Il recente attacco a una scuola elementare iraniana, che ha causato la morte di 175 bambini, ha suscitato sconcerto e indignazione a livello globale. Un’inchiesta preliminare condotta dal Pentagono ha rivelato che gli Stati Uniti potrebbero essere stati coinvolti nell’attacco, utilizzando un missile da crociera Tomahawk. Questo nuovo sviluppo si è fatto strada dopo che il presidente Donald Trump aveva inizialmente suggerito che l’Iran fosse il responsabile dell’attacco, il quale ha colpito la scuola elementare di Shajarah Tayyebeh.

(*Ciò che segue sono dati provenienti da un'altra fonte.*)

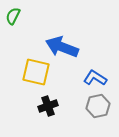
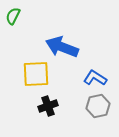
yellow square: moved 2 px down; rotated 16 degrees counterclockwise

Il missile ha colpito la scuola, e la Casa Bianca non ha ancora rilasciato dichiarazioni ufficiali riguardo ai risultati dell’indagine, affermando che “l’inchiesta è ancora in corso”, come riportato dai media. Nel frattempo, un gruppo investigativo di nome Bellingcat ha condiviso un video che sembra contraddire l’affermazione di Trump. L’analisi delle immagini satellitari suggerisce che la scuola è stata colpita da una successione rapida di bombardamenti.

Il video, di tre secondi, mostra una munizione che cade su un edificio, generando una nube nera che si mescola con il fumo degli attacchi precedenti. Trevor Ball, un ricercatore di Bellingcat, ha geolocalizzato il video nei pressi della scuola e ha identificato il missile come un Tomahawk, un’arma di cui solo gli Stati Uniti sono noti di fare uso in conflitti recenti. Questo rappresenta la prima prova di un’arma utilizzata nell’attacco.

Il Comando Centrale degli Stati Uniti ha confermato di aver usato missili Tomahawk in questa guerra, rilasciando anche una foto della USS Spruance, parte del gruppo navale della portaerei USS Abraham Lincoln, che ha lanciato un Tomahawk il 28 febbraio. Quando Trump è stato interrogato riguardo alla responsabilità degli Stati Uniti nell’attacco, egli ha sostenuto, senza fornire prove, che “quella è stata opera dell’Iran”.

Janina Dill, esperta di diritto internazionale all’Università di Oxford, ha affermato che anche se l’attacco fosse stato un errore di identificazione, pensando che la scuola fosse parte di una base del Corpo delle Guardie della Rivoluzione Islamica, questo rimarrebbe “una violazione molto grave del diritto internazionale”.

La situazione è aggravata dalla testimonianza di soccorritori della Croce Rossa, che sostengono che l’attacco ha avuto luogo in due fasi, colpendo i sopravvissuti e i soccorritori con un secondo bombardamento. Dopo il primo colpo, uno dei insegnanti e il direttore della scuola avevano fatto spostare un gruppo di studenti in un luogo di preghiera per proteggerli. Tuttavia, il secondo attacco è avvenuto proprio mentre i genitori erano stati avvisati di ritirare i loro figli. Solo pochi di quelli che si erano rifugiati sono sopravvissuti.

Le vittime sono molte e i nomi continuano a emergere. Tra i bambini ci sono Hana Dehqani, di otto anni; Reza Habashian, di sette; e molti altri. Le famiglie di Minab, in Iran, sono ancora in lutto e continuano a seppellire i loro piccoli. La tragedia ha colpito il cuore delle comunità locali e ha suscitato ampie condanne a livello internazionale.

Nonostante le ripetute affermazioni di Trump, i risultati dell’inchiesta e il lavoro di investigazione non lasciano spazio a dubbi: la situazione è grave e necessità di una risposta. Le Esperti e le associazioni per i diritti umani hanno sottolineato l’importanza di un’appropriata accountability per gli attacchi deliberati sui civili, che costituiscono crimini di guerra.

Il triste destino di questi bambini è emblematico delle conseguenze devastanti dei conflitti moderni, che spesso colpiscono i più vulnerabili. La Comunità internazionale deve essere pronta a rispondere e a garantire che simili atrocità non si ripetano in futuro. Le famiglie delle vittime meritano giustizia e verità, e l’umanità intera deve imparare da queste tragedie per costruire un futuro più pacifico.

In conclusione, mentre l’indagine continua, la situazione richiede attenzione e azioni concrete. La speranza è che la verità emerga e che la giustizia venga servita, non solo per i bambini di Shajarah Tayyebeh, ma per tutti coloro che soffrono a causa della guerra e della violenza.